Question

Just confused! Why we split abs definite integrand/integration at zero although it is continuos there? Please anyone help me.

Answer 1

Suppose you want to compute the integral


`\displaystyle\int_a^b|x|\,\mathrm dx`

where
`a<0` and
`b>0`. Recall the definition of the absolute value function:


`|x|=\begin{cases}x&\text{for }x\ge0\\-x&\text{for }x<0\end{cases}`

What this means is that the function has a different meaning depending on the domain from which
`x` is picked (the two domains being non-negative and negative real numbers). For non-negative numbers
`x`, you have
`|x|=x` exactly, while if
`x` is negative, you have
`|x|=-x` exactly.

Choosing between
`|x|=x` and
`|x|=-x` is then determined by the "turning point"
`x=0`. Because the function behaves differently at values to either side of this point, you essentially have two different integrands to consider.

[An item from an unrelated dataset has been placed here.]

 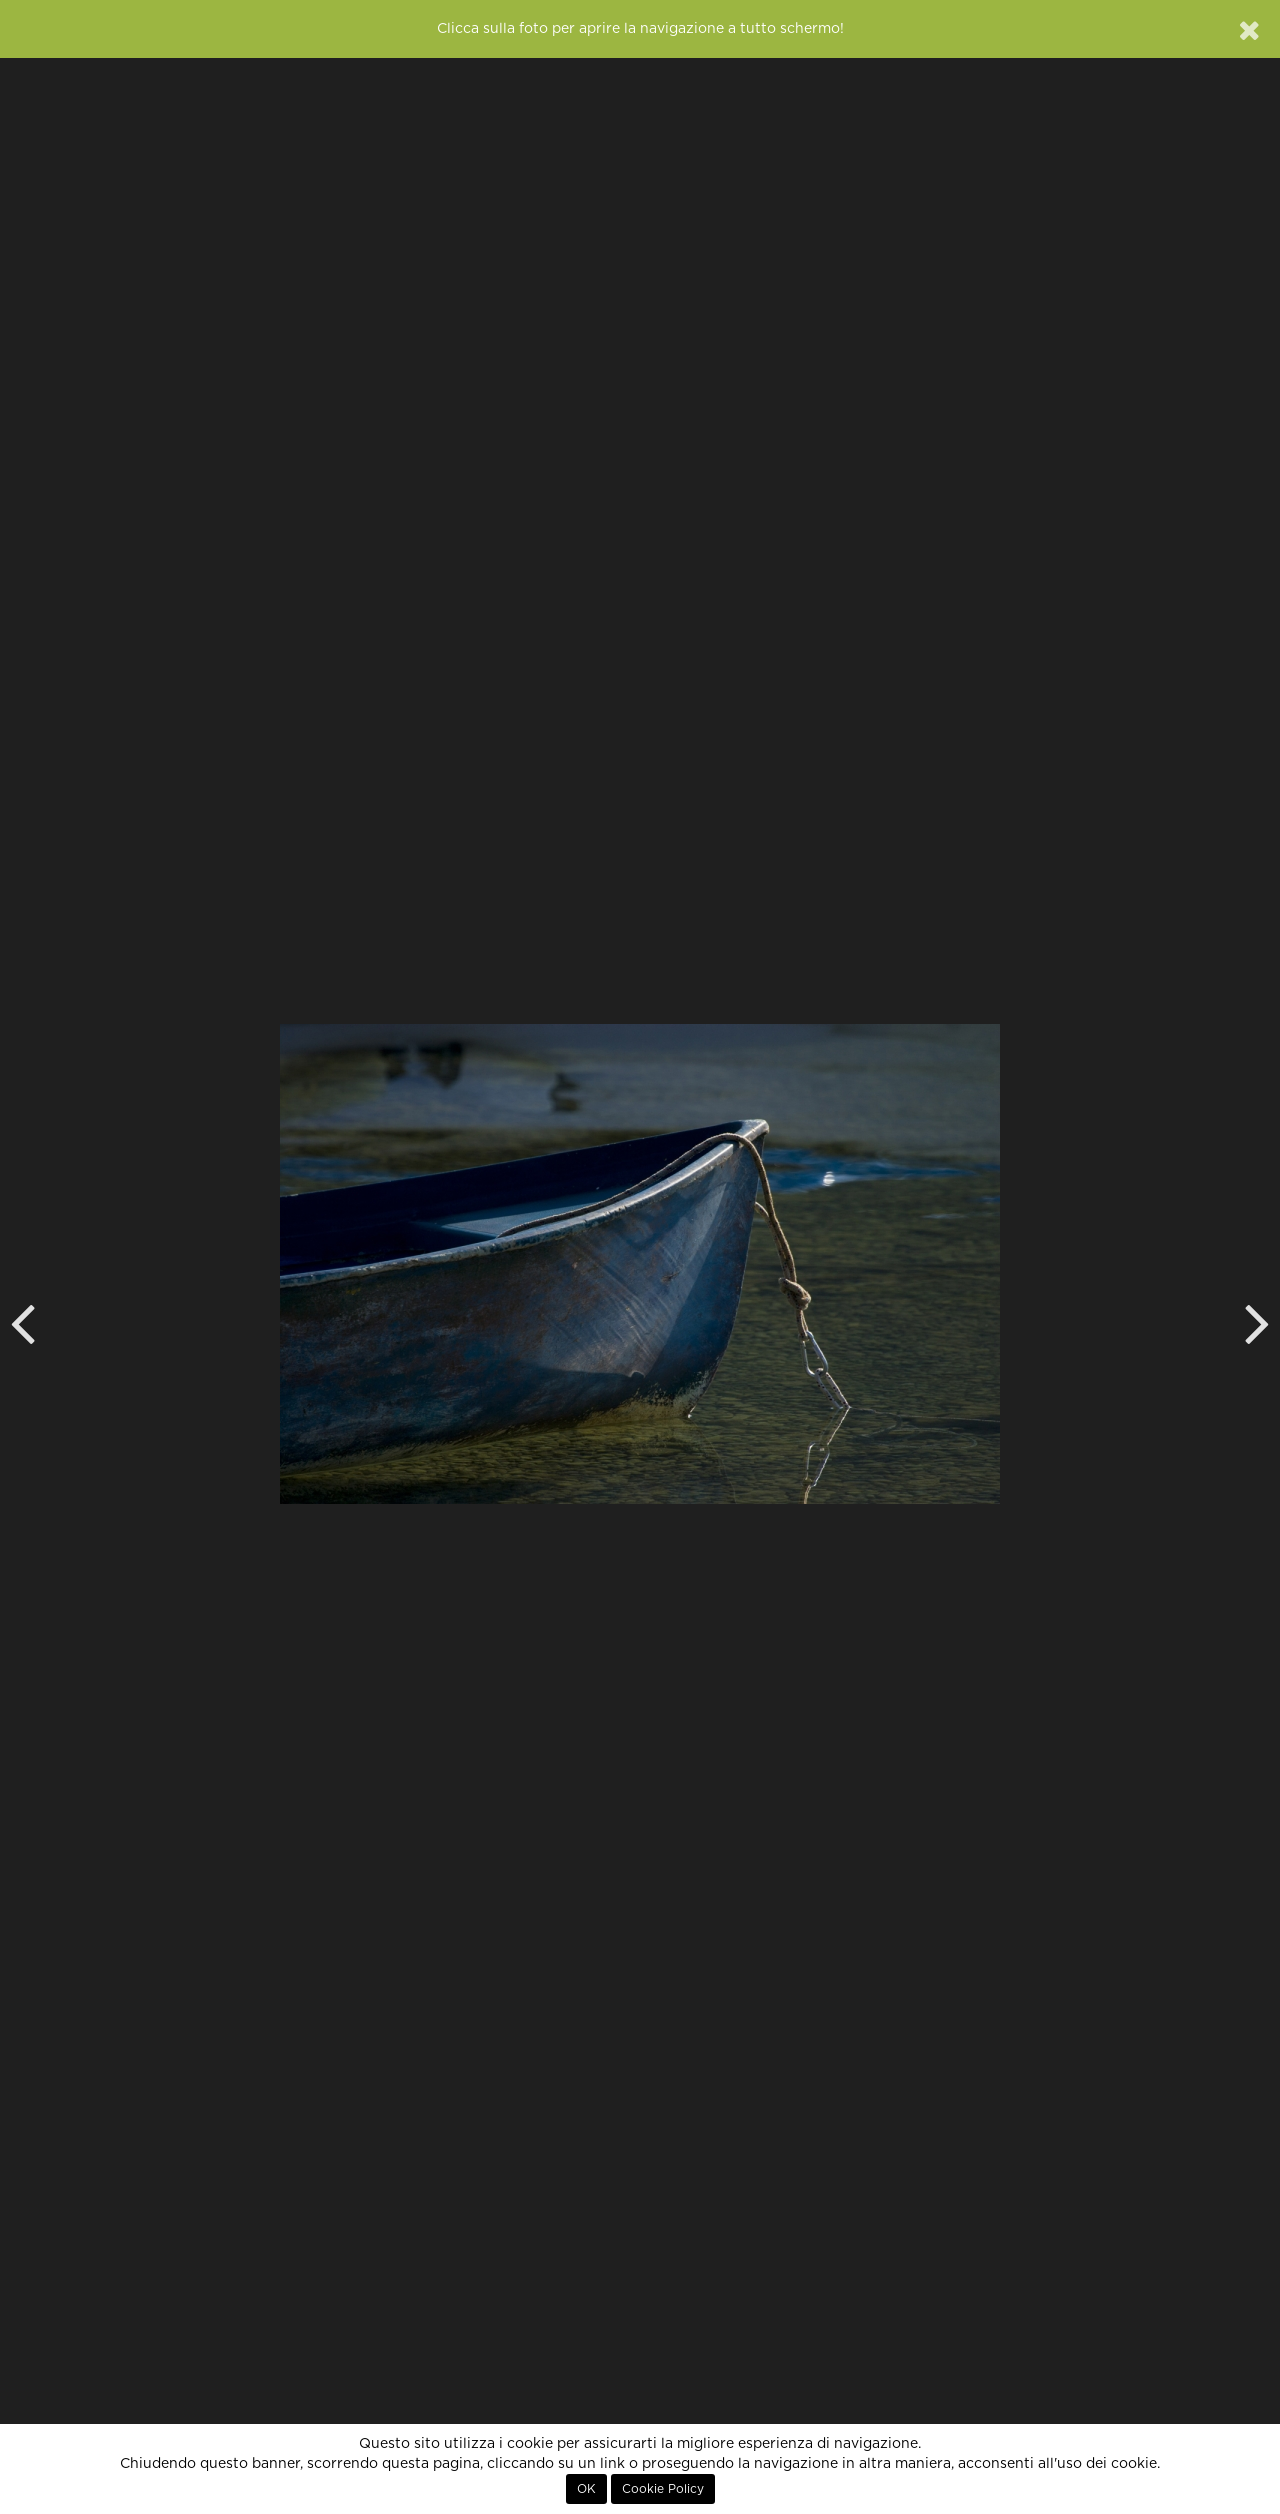 I want to click on OK, so click(x=586, y=2489).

So, to compute the integral above, you would split the interval of integration at
`x=0` and use the appropriate definition for
`|x|`.


`\displaystyle\int_a^b|x|\,\mathrm dx=\int_a^0(-x)\,\mathrm dx+\int_0^bx\,\mathrm dx`

which comes from the linearity property of definite integrals, and the fact that the interval
`[a,0)` contains only negative numbers, while
`(0,b]` contains only positive numbers.

Then, carry on with the integration:


`\displaystyle\int_a^0(-x)\,\mathrm dx+\int_0^bx\,\mathrm dx=-\frac12x^2\bigg|_(x=a)^(x=0)+\frac12x^2\bigg|_(x=0)^(x=b)=-\frac12(0^2-a^2)+\frac12(b^2-0^2)=\frac{b^2+a^2}2`

Edit: The key here is that
`|x|` is a piecewise function, i.e. a function that basically takes on the role of potentially completely different functions. In the case of
`|x|`, there are two possible equivalences,
`x` and
`-x`.

Splitting up the domain of integration is a requirement for computing integrals of piecewise functions. Take for another example the function


`f(x)=\begin{cases}x&\text{for }0\le x\le 1\\x^2-1&\text{for }1< x\le2\\x^3-8&\text{for }2< x\le3\\0&\text{otherwise}\end{cases}`

and let's say we want to compute the integral


`I=\displaystyle\int_(-\infty)^\infty f(x)\,\mathrm dx`

How is this done? Well, you have to split up the domain of integration because
`f(x)` doesn't have the same meaning everywhere in its domain:


`I=\left\{\displaystyle\int_(-\infty)^0+\int_0^1+\int_1^2+\int_2^3+\int_3^\infty\right\}f(x)\,\mathrm dx`

`I=\displaystyle\left\{\int_(-\infty)^0+\int_3^\infty\right\}0\,\mathrm dx+\int_0^1x\,\mathrm dx+\int_1^2(x^2-1)\,\mathrm dx+\int_2^3(x^3-8)\,\mathrm dx`

`I=\displaystyle0+\frac12x^2\bigg|_(x=0)^(x=1)+\left(\frac13x^3-x\right)\bigg|_(x=1)^(x=2)+\left(\frac14x^3-8x\right)\bigg|_(x=2)^(x=3)`

`I=(121)/(12)`